Friday 11 April 2008

Michele Ledda thinks Nintendo in the classroom is a no brainer

A new scheme involving 900 children across 16 schools in Scotland aims to test the effectiveness of Dr Kawashima’s More Brain Training computer games in improving pupils’ behaviour, concentration and achievement in maths tests. The games involve a number of mathematical, linguistic and other problem-solving activities ‘designed to exercise the brain by increasing blood flow to the pre-frontal cortex.’

The scheme follows a small trial carried out by Derek Robertson, of Learning and Teaching Scotland, the authority responsible for curriculum development. Thirty pupils were made to play More Brain Training games on the hand-held Nintendo console for 15-20 minutes every day for ten weeks before the start of the lessons. They were given maths tests before and after the trial, which showed a 10% improvement.

Robertson is very enthusiastic about the scheme. "Game-based learning can provide dynamic and culturally relevant contexts that engage, motivate and challenge today’s young learner," he told the Times.

Anything that helps children learn should be welcomed, but there is a problem. Whatever the scientific merits of the trials - and Robertson has been honest about the limitations of his first experiment - we cannot motivate pupils to study mathematics through a scientific or technological fix.

In 2006, former education secretary Alan Johnson had great hopes for an experiment carried out in County Durham* which would test the effectiveness of fish oil supplements in boosting 'youngsters' brainpower and improve behaviour in the classroom.' Johnson told the Sunday Times: "The government is committed to ensuring that children are provided with healthy food and the nutrients they require during the school day, not just to aid their physical health but to ensure they can study hard and behave well." Now we have an attempt to use the therapeutic and motivational effect of computer games to achieve the same goals.

The problem of pupils' motivation and behaviour does not lie in the brains of modern children, which are not physiologically different from those of their ancestors. Nor does it lie in the impact that modern technology has on children's lifestyle and 'culture' (Robertson calls the current generation of school pupils 'digital natives').
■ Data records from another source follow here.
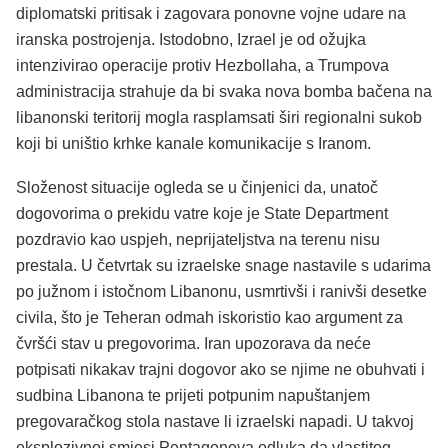
diplomatski pritisak i zagovara ponovne vojne udare na
iranska postrojenja. Istodobno, Izrael je od ožujka
intenzivirao operacije protiv Hezbollaha, a Trumpova
administracija strahuje da bi svaka nova bomba bačena na
libanonski teritorij mogla rasplamsati širi regionalni sukob
koji bi uništio krhke kanale komunikacije s Iranom.
Složenost situacije ogleda se u činjenici da, unatoč
dogovorima o prekidu vatre koje je State Department
pozdravio kao uspjeh, neprijateljstva na terenu nisu
prestala. U četvrtak su izraelske snage nastavile s udarima
po južnom i istočnom Libanonu, usmrtivši i ranivši desetke
civila, što je Teheran odmah iskoristio kao argument za
čvršći stav u pregovorima. Iran upozorava da neće
potpisati nikakav trajni dogovor ako se njime ne obuhvati i
sudbina Libanona te prijeti potpunim napuštanjem
pregovaračkog stola nastave li izraelski napadi. U takvoj
eksplozivnoj smjesi Pentagonova odluka da vlastitog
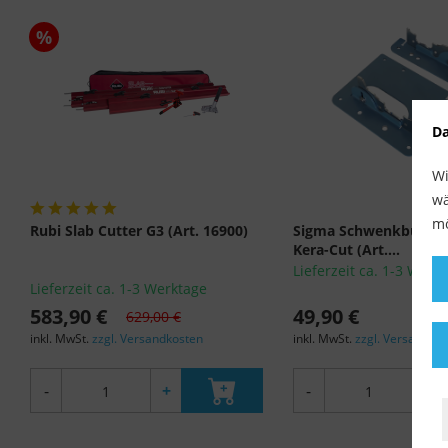
%
Da
Wi
wä
mö
Rubi Slab Cutter G3 (Art. 16900)
Sigma Schwenkbügel-B
Kera-Cut (Art....
Lieferzeit ca. 1-3 Werk
Lieferzeit ca. 1-3 Werktage
583,90 €
49,90 €
629,00 €
inkl. MwSt.
zzgl. Versandkosten
inkl. MwSt.
zzgl. Versandko
-
+
-
+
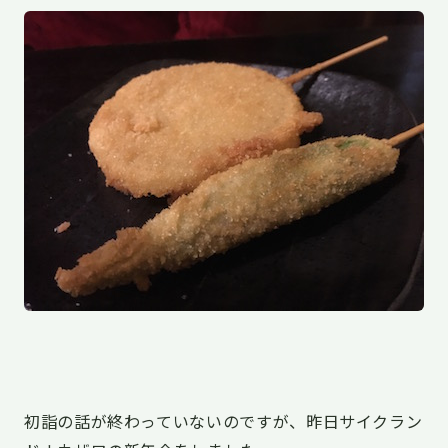
初詣の話が終わっていないのですが、昨日サイクラン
The so-called 'problem of motivation' is an expression of an entirely adult problem that keeps being displaced onto children.

It is a problem of authority, of not knowing what to do. Teachers do not think they have the authority anymore to tell children that it is important to learn maths, English, history, or any other subject. They no find it increasingly difficult to define what is good for their charges and to decide, among other things, what an educated citizen should know by the age of eighteen.

The crisis of authority is not peculiar to teachers. It affects all adults in positions of authority, such as parents, teachers, doctors and, perhaps most of all, politicians, including those who devise education policies.

In this context, trying to borrow the authority of science or technology as a substitute for adult judgment can only exacerbate the problem, by showing pupils that we don’t really believe in knowledge and we are trying to piggyback maths onto computer games. A moral problem cannot be solved by a technological fix. We should instead devise a human-centred solution. We need teachers to regain control of teaching and believe both in the importance of their discipline and in the ability of their pupils.

Children can only be motivated if they see that adults have the confidence and authority to tell them what it is they need to know.

For details of the Durham experiment, and more, listen to BBC Radio 4's Today programme.